Input material:
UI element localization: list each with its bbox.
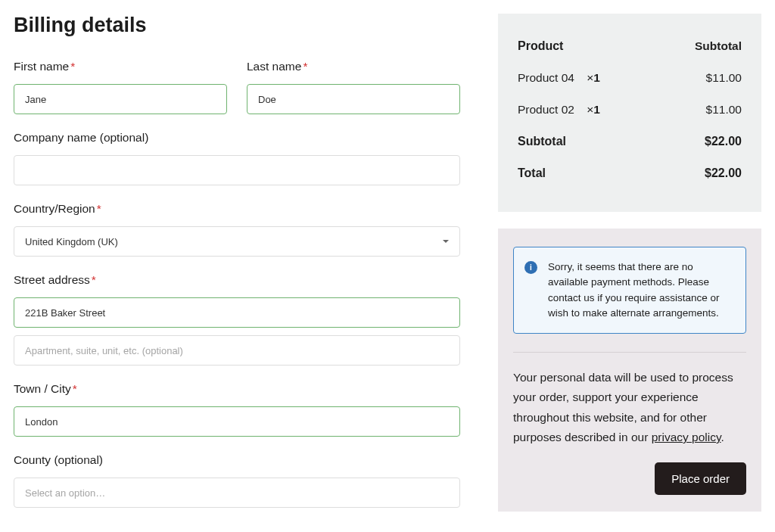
required-asterisk: * xyxy=(92,273,96,286)
field-first-name: First name* xyxy=(14,60,227,114)
street-address-input[interactable] xyxy=(14,297,460,328)
field-last-name: Last name* xyxy=(247,60,460,114)
first-name-input[interactable] xyxy=(14,84,227,114)
place-order-button[interactable]: Place order xyxy=(655,462,746,495)
county-label: County (optional) xyxy=(14,453,460,467)
field-street-address: Street address* xyxy=(14,273,460,328)
field-county: County (optional) Select an option… xyxy=(14,453,460,508)
summary-subtotal-value: $22.00 xyxy=(705,135,742,148)
summary-total-row: Total $22.00 xyxy=(518,157,742,189)
summary-header-subtotal: Subtotal xyxy=(695,39,742,53)
country-select[interactable]: United Kingdom (UK) xyxy=(14,226,460,257)
required-asterisk: * xyxy=(70,60,75,73)
summary-item-name: Product 02 xyxy=(518,103,574,117)
summary-item-price: $11.00 xyxy=(706,71,742,85)
field-company: Company name (optional) xyxy=(14,131,460,185)
country-selected-value: United Kingdom (UK) xyxy=(25,236,118,247)
field-country: Country/Region* United Kingdom (UK) xyxy=(14,202,460,257)
summary-item-qty: ×1 xyxy=(587,71,600,85)
page-title: Billing details xyxy=(14,14,460,37)
field-city: Town / City* xyxy=(14,382,460,437)
chevron-down-icon xyxy=(443,240,449,243)
company-label: Company name (optional) xyxy=(14,131,460,145)
summary-subtotal-row: Subtotal $22.00 xyxy=(518,126,742,157)
country-label: Country/Region* xyxy=(14,202,460,216)
payment-notice: i Sorry, it seems that there are no avai… xyxy=(513,247,746,334)
county-placeholder: Select an option… xyxy=(25,487,105,499)
first-name-label: First name* xyxy=(14,60,227,73)
privacy-policy-link[interactable]: privacy policy xyxy=(652,431,721,443)
required-asterisk: * xyxy=(73,382,77,395)
divider xyxy=(513,352,746,353)
privacy-text: Your personal data will be used to proce… xyxy=(513,368,746,447)
summary-item: Product 04 ×1 $11.00 xyxy=(518,62,742,94)
summary-total-value: $22.00 xyxy=(705,166,742,180)
required-asterisk: * xyxy=(97,202,101,215)
info-icon: i xyxy=(524,261,537,274)
summary-item: Product 02 ×1 $11.00 xyxy=(518,94,742,126)
last-name-label: Last name* xyxy=(247,60,460,73)
city-label: Town / City* xyxy=(14,382,460,396)
last-name-input[interactable] xyxy=(247,84,460,114)
summary-item-name: Product 04 xyxy=(518,71,574,85)
payment-notice-text: Sorry, it seems that there are no availa… xyxy=(548,260,735,321)
summary-subtotal-label: Subtotal xyxy=(518,135,566,148)
company-input[interactable] xyxy=(14,155,460,185)
summary-header-product: Product xyxy=(518,39,563,53)
payment-box: i Sorry, it seems that there are no avai… xyxy=(498,229,761,512)
city-input[interactable] xyxy=(14,406,460,437)
summary-total-label: Total xyxy=(518,166,546,180)
street-address-2-input[interactable] xyxy=(14,335,460,366)
order-summary: Product Subtotal Product 04 ×1 $11.00 Pr… xyxy=(498,14,761,212)
street-address-label: Street address* xyxy=(14,273,460,287)
field-street-address-2 xyxy=(14,335,460,366)
summary-item-qty: ×1 xyxy=(587,103,600,117)
summary-item-price: $11.00 xyxy=(706,103,742,117)
county-select[interactable]: Select an option… xyxy=(14,478,460,508)
required-asterisk: * xyxy=(303,60,307,73)
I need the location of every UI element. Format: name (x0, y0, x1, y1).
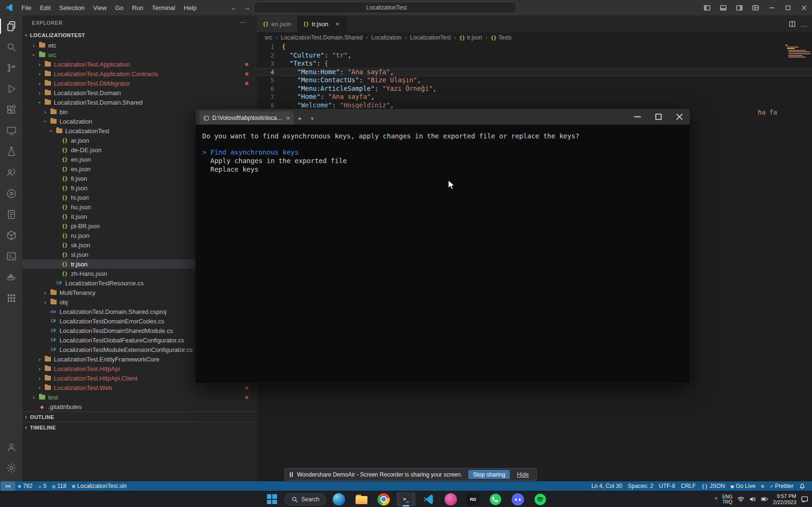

Problem statement:
The answer should consist of every line from the listing above that includes the word "last".

Your solution:
field-last-name: Last name* xyxy=(247,60,460,114)
last-name-label: Last name* xyxy=(247,60,460,73)
last-name-input[interactable] xyxy=(247,84,460,114)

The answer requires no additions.